I wrote many articles covering the 2008 and 2012 presidential elections, but as far as I can recall have only written five or so articles about Trump, Hillary, Sanders, and the 2016 election, mainly because those subjects have become so saturated. There are simply too many people writing about those things that it’s impossible to write a perspective that hasn’t already been covered by at least a dozen bloggers and journalists. In 2008, social media was only in its infancy, and there was no vox.com, fivethirtyeight.com, or Bloomberg View. Topics such as NRx, meta narratives, intellectualism, eugenics, HBD, and Social Darwinism, although not nearly as popular as politics, have far fewer people writing about them.

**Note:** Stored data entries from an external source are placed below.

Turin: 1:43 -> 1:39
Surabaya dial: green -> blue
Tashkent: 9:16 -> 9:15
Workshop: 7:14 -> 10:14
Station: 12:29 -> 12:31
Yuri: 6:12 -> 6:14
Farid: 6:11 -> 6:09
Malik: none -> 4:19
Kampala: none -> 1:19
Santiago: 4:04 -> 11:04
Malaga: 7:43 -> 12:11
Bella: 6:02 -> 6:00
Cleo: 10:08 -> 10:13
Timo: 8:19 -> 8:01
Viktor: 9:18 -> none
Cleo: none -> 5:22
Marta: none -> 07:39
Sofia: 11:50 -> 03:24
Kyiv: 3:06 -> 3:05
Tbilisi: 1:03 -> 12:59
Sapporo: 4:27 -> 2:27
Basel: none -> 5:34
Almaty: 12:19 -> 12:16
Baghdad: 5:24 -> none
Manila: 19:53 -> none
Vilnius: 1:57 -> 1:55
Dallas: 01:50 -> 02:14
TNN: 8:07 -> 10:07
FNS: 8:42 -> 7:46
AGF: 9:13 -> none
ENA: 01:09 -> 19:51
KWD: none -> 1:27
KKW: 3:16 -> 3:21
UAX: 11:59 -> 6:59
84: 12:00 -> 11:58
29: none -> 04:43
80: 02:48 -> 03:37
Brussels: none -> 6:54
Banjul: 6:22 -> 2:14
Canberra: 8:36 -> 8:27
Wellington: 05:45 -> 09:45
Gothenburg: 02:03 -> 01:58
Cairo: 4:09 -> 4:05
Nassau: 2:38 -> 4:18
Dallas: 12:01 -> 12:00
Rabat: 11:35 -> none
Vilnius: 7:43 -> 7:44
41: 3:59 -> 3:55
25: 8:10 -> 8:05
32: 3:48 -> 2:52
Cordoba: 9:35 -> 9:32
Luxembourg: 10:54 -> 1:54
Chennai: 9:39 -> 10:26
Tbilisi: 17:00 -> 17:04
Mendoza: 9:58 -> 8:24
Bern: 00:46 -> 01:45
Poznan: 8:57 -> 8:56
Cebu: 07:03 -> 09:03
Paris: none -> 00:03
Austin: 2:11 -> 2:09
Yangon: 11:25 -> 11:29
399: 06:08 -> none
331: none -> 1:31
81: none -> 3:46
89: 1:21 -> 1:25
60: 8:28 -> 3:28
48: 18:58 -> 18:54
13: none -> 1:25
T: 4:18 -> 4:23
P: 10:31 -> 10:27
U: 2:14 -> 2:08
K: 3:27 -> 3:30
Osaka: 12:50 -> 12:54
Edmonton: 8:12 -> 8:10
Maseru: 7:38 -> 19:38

As I show in the example of Warren Buffett, intellectualism, competence, and merit is what draws people in, not being extroverted. Every year, thousands of people flock to Omaha for Buffett’s annual shareholder meetings – not because Buffet is a people-pleaser, but because he is very competent and his insights are invaluable. Elon Musk, another example of someone who is extremely competent, had the most popular Reddit AMA ever. Richard Dawkins, who lately seems to have gotten into habit of offending the easily offended, also had an enormously popular AMA.

According to the ‘social taxonomy‘, it the article could be categorized as: smartist era > individual > intellectualism culture > naval gazing and introspection.